En tant que Guide suprême, Khamenei détenait l'autorité suprême en Iran, supervisant notamment les forces armées et le corps des Gardiens de la Révolution, tous deux essentiels à la sécurité et à l'économie du pays, en plus de leur rôle dans la stratégie contre les États-Unis et Israël.
Le contexte de cette succession est d'autant plus complexe que des frappes ont également éliminé plusieurs hauts responsables iraniens. Selon le porte-parole de l'armée israélienne, jusqu'à 40 commandants supérieurs auraient perdu la vie dans ces attaques, entraînant un démantèlement significatif des systèmes de défense iranien.
Le Conseil des Gardiens a également été frappé, avec la disparition d'individus comme Ali Shamkhani, conseiller de Khamenei, et Abdolrahim Moussavi, chef d'état-major. La succession, un sujet rare dans la discussion publique, est encadrée par une Assemblée d'experts composée de 88 membres du clergé qui nomme le prochain Guide suprême.
Un conseil provisoire mis en place
Pour gérer cette transition, un conseil provisoire a été constitué immédiatement dimanche, dirigé par l'ayatollah Alireza Arafi. Ce comité, chargé d'assurer la continuité du pouvoir, comprend également des personnalités clés comme le président Massoud Pezeshkian et le chef de la justice, Gholamhossein Mohseni Ejei. Ces mesures visent à stabiliser le pays dans un moment critique.
En parallèle, l'Assemblée des experts doit élire un nouveau Guide suprême « dans les plus brefs délais», selon les normes juridiques iraniennes. Cependant, les candidatures doivent passer par le filtre strict du Conseil des Gardiens, souvent considéré comme un obstacle pour les prétendants non désirés. Ce processus a déjà conduit à l'exclusion, en mars 2024, de l'ancien président Hassan Rohani.

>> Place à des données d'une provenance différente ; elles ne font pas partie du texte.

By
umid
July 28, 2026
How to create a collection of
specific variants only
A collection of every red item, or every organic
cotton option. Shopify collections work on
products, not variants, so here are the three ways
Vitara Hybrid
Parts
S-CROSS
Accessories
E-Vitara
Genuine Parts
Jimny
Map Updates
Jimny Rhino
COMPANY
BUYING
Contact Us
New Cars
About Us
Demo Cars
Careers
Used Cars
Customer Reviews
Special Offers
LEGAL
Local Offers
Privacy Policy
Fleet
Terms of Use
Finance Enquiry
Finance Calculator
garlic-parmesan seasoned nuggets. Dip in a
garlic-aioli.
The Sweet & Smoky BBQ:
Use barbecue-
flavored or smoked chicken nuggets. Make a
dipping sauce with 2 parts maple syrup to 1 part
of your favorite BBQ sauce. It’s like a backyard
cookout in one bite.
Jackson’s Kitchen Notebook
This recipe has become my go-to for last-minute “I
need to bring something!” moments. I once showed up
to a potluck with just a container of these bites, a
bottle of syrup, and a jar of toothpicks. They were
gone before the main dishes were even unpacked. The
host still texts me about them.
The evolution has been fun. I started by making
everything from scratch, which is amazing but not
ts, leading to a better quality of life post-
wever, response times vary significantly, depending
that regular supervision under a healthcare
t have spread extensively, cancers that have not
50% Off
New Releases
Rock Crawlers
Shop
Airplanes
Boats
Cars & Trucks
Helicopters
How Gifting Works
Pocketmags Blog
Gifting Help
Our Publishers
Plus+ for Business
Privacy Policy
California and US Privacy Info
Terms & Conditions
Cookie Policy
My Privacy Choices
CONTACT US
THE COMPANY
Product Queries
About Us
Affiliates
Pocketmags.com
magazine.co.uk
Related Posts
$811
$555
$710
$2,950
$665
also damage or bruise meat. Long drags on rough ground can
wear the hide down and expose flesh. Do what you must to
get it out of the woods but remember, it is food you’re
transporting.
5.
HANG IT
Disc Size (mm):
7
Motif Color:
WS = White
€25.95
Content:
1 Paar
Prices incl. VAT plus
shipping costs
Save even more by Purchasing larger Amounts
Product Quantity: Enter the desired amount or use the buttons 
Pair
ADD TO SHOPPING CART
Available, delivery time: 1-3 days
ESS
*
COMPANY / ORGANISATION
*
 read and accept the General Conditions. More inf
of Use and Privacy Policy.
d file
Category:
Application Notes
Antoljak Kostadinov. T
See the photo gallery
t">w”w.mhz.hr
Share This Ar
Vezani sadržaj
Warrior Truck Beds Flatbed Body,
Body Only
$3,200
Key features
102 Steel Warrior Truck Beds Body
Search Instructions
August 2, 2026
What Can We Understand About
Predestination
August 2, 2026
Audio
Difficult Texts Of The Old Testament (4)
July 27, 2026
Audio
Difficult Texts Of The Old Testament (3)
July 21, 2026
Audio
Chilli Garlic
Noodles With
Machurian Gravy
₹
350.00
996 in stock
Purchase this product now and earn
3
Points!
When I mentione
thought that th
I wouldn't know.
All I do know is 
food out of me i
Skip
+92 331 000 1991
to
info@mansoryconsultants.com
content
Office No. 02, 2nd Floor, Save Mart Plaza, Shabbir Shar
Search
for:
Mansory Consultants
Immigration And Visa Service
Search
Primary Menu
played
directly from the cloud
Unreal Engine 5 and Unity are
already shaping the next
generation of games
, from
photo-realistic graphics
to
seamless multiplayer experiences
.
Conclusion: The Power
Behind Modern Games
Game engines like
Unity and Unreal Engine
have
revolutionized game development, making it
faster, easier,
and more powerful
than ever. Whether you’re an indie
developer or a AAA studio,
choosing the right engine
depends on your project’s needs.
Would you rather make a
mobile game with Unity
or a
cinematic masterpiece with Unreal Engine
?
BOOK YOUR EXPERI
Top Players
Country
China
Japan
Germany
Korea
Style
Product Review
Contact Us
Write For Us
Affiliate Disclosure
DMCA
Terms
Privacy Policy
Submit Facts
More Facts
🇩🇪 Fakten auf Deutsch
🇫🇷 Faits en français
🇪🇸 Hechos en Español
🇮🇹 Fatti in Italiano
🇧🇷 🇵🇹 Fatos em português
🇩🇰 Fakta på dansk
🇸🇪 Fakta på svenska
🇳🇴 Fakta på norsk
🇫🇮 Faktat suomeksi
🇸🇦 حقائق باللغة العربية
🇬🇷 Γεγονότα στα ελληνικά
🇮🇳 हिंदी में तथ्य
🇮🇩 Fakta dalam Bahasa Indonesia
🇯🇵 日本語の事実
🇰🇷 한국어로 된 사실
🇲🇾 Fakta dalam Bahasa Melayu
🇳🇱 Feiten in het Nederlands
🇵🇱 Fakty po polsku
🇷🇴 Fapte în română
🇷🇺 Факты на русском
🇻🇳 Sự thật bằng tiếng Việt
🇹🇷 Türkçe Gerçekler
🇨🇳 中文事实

Parmi les noms souvent évoqués comme successeurs d'Ali Khamenei figurent Massoud Pezeshkian et Ali Larijani, actuel chef du Conseil suprême de sécurité nationale. Les rumeurs entourant Mojtaba Khamenei, le fils du défunt Guide suprême, ajoutent une dimension controversée à la succession. Bien qu'il n'ait jamais occupé de poste officiel, son nom revient fréquemment dans les discussions sur l'avenir du pouvoir.
Cependant, un passage direct du pouvoir d'un père à son fils pourrait susciter des réactions négatives, surtout dans un pays ayant récemment vécu des transitions tumultueuses. Il est essentiel de rappeler que depuis la révolution islamique de 1979, la République n'a connu qu'une seule succession à cette position, celle de Ruhollah Khomeyni en 1989.